Harriet the Spy

Based on Louise Fitzhugh's best-selling novel, Harriet the Spy is a sweet-natured morality tale about a precocious girl who, aspiring to become a writer, spends most of her time spying on and recording her observations of her parents, neighbors, and friends. Bronwen Hughes' feature directorial debut is not as bitingly nasty or humorous as the current indie hit Welcome to the Dollhouse, but it's also no as cute or cuddly as The Baby-sitter's Club, two recent films which revolve around an adolescent girl. Commercial appeal will be somewhat restricted by the fact that there aren't many boys in the story, but Paramount can still expect solid results in a summer that so far has been marked by a paucity of children and family fare.

Harriet M. Welsch (Michelle Trachtenberg) is a fearlessly bright sixth-grader determined to be a famous writer when she grows up. As a head start on her future career, Ole Golly (Rosie O'Donnell), Harriet's shrewd companion and mentor, advises her to write down everything that interests her. Harriet takes the advice fully to her heart and scribes into her secret spy notebook candid–and often not-so-candid–tales about her neighbors and classmates.

Detached from her stuffy yuppie parents (J. Smith-Cameron and Robert Joy), Harriet forms a clique of outcasts with her two best friends, Janie (Vanessa Lee Chester), a black girl living with her single mom and obsessed with all kinds of lab experiments, and Sport (Gregory Smith), a product of a broken family who takes care of his poor father.

A moral crisis occurs, when Harriet's classmates find her notebook and read its scandalous contents out loud, which includes offensive assertions about her two buddies, who were totally unaware they were part of her journal. As a result, the tables turn and a vicious retaliation campaign, conducted by all of Harriet's classmates, finds her humiliatingly rejected and totally isolated.

Adapting to the screen Fitzhugh's much-loved 1964 novel, Petrie and Rebeck have taken a number of important steps.

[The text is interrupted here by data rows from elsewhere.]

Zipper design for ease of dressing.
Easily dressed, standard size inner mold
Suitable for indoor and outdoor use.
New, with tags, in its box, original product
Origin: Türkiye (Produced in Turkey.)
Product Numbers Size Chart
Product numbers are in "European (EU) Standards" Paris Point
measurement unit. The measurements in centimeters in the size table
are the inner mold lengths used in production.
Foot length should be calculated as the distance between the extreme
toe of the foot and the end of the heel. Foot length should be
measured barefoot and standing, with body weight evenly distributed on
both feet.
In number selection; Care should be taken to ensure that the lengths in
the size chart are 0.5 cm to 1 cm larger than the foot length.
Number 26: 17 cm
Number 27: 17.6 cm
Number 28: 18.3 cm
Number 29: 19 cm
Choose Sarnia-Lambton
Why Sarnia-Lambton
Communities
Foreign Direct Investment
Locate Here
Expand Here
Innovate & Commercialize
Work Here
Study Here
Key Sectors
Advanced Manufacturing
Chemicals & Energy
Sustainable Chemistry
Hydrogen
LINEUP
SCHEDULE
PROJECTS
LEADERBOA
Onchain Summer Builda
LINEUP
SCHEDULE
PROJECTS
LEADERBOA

To make the tale more timeless and universal, the setting is changed from New York in the early l960s to Any City, U.S.A.; shot in Toronto (and Florida), the context defies any recognizability. More appropriate is the change of the grocery store owners from Italian-American (in the book) to Koreans. Scripters keep a tight look on Harriet, providing along the way some poignant commentary on an independently-minded girl, whose thirst for adventure and “special” way at looking at the world make her an outsider par excellence, with all the pain and loneliness involved.

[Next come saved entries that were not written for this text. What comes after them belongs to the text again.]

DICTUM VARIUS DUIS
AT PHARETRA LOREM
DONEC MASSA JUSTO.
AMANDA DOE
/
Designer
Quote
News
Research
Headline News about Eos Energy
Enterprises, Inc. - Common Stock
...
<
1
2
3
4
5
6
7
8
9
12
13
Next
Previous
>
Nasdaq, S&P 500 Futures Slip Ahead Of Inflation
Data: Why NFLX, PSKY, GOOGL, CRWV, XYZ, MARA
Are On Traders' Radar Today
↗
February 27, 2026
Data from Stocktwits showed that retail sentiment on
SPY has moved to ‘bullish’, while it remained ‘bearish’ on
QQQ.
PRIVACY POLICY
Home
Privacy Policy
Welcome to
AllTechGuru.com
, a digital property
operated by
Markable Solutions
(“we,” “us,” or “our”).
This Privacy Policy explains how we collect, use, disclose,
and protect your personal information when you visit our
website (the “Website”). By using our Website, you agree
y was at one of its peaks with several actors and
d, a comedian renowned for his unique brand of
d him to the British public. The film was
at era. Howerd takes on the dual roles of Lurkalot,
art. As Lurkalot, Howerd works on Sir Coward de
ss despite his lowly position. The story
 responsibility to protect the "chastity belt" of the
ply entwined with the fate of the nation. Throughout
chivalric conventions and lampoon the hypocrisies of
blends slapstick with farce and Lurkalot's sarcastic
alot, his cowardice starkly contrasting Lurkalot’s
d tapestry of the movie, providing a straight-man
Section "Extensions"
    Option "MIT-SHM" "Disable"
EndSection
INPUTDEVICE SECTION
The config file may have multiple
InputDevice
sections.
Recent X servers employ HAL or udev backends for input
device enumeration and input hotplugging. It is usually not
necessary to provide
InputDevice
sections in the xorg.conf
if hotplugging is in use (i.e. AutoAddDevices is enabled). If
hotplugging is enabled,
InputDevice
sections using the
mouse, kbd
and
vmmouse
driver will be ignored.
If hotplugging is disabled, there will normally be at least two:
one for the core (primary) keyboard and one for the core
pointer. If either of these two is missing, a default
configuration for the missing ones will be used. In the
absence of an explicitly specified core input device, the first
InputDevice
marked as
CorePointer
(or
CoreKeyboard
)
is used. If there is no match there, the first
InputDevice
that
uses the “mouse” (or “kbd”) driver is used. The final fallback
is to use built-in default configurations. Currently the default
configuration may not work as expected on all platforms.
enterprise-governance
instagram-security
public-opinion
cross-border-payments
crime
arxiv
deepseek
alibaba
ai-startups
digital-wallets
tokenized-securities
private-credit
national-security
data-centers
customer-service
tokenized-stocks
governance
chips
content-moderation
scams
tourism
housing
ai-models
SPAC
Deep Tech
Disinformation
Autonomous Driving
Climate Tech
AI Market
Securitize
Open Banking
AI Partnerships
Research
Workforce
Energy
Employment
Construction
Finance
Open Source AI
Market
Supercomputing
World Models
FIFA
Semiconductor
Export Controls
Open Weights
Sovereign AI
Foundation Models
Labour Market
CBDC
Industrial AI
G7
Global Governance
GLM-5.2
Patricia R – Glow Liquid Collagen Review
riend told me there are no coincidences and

Helmer Hughes, whose background is in commercials and music videos, gives the yarn a vibrant rhythm and a bold visual look. Under her energetic direction, the tale remains moralistic and inspirational without being overly sappy or sentimental, which is often the problem of such fare.

Making her bigscreen acting debut, Trachtenberg is fresh and natural, embodying her demanding role (she's in almost every scene) with the necessary vivacious spark but also vulnerability. Her interactions with O'Donnell, who lends her role the right balance of eccentricity and maturity, are particularly enjoyable; when O'Donnell quits the story, her presence is very much missed. It's also fun to see the still beautiful Ertha Kitt in the cameo role of a flamboyantly dressed and behaved neighbor. As expected, however, thesps cast as representatives of the adult world (Harriet's parents, teacher, psychologist) are stuck with standard-issue, caricaturistic roles.

There are strong contributions from lenser Francis Kenny, designer Lester Cohen, and costumer Donna Zakowska. It's probably no coincidence that Harriet the Spy boasts the same dynamic tempo that Clueless had, for both were edited by Debra Chiate. Whenever the yarn begins to sag, due to the material's inherently pedagogic nature, Chiate comes up with a snappy device that places the film back on the right–and fast–lane.